In one demonstration, Ceraso and Provitera (1971) presented wooden blocks and had people reason about their properties. In the “traditional” version of the task, people were given syllogisms such as:
All blocks with holes are red
All blocks with holes are triangular
Only 1 out of 40 people correctly identified “Some red blocks are triangular” as the valid inference; more than half endorsed “All red blocks are triangular”, which is what we’d expect if they take “All A are B” to imply “All B are A”.

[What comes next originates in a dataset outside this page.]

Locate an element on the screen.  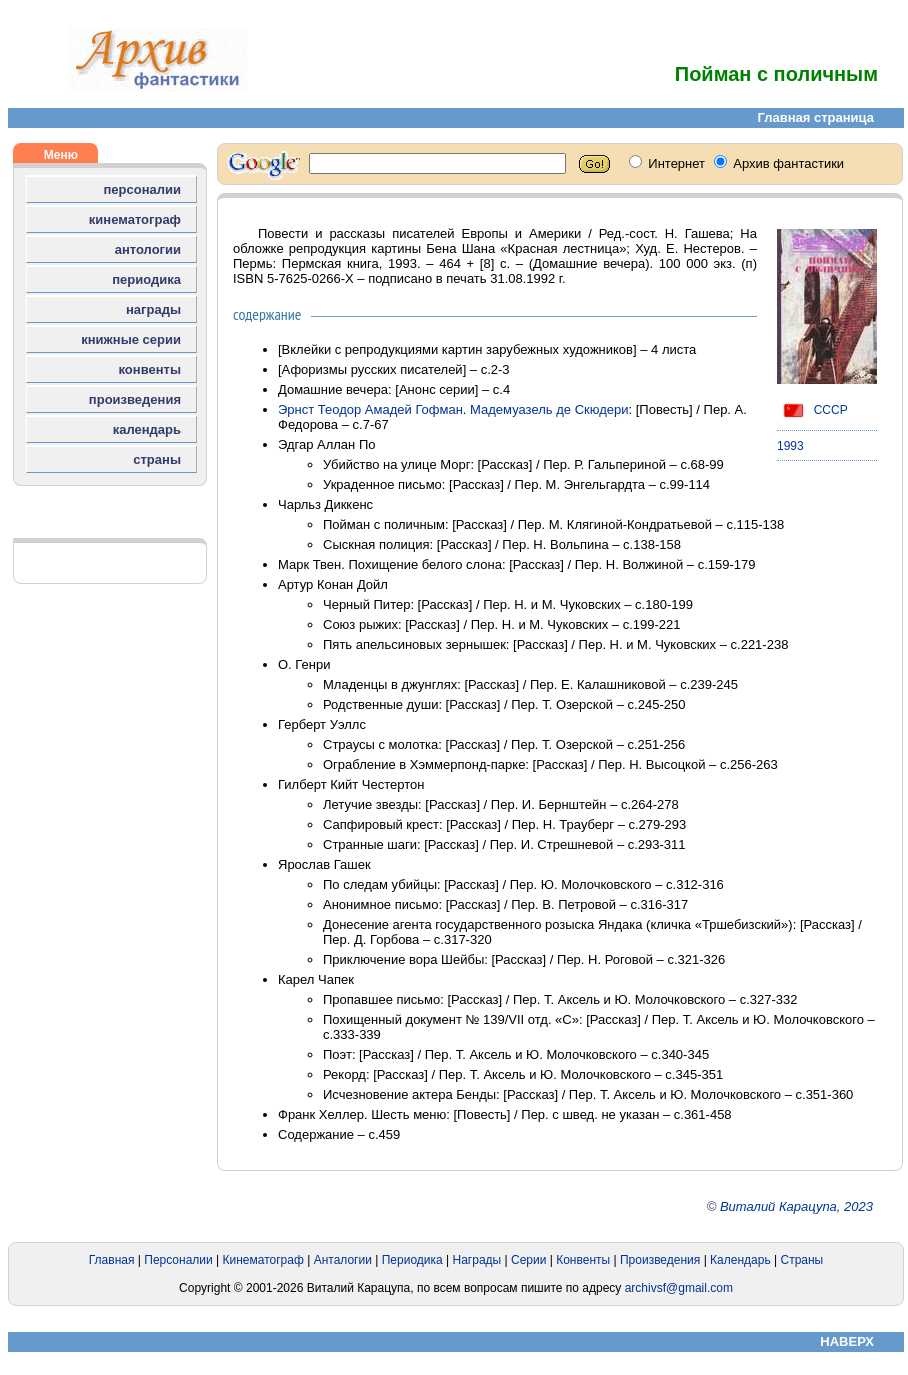 1993 is located at coordinates (790, 446).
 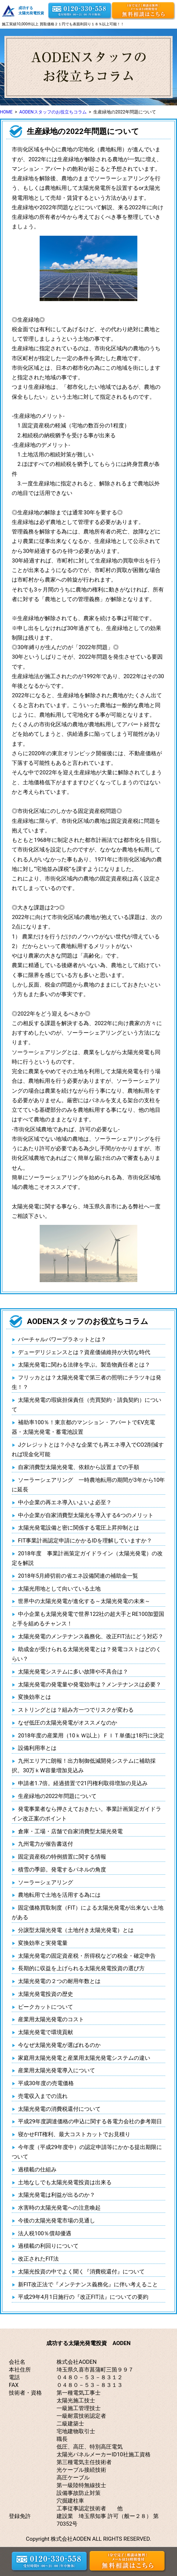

In a modified version of the task, people were given more explicit instructions about the interpretation of the premises, such as:
Whenever I have a block with a hole it is red, but not all red blocks have holes
Whenever I have a block with a hole it is triangular, but not all triangular blocks have holes
The proportion of people who correctly responded “Some red blocks are triangular” rose to 27 out of 40. Across a number of such problems, people scored an average of 58% correct with the traditional format but 94% correct with the modified versions.
So, these authors argue that syllogistic reasoning errors arise because people don’t properly apprehend the premises in the way that the experimenter intends. However, it is unlikely that premise misapprehension accounts for the full spectrum of performance on this kind of task.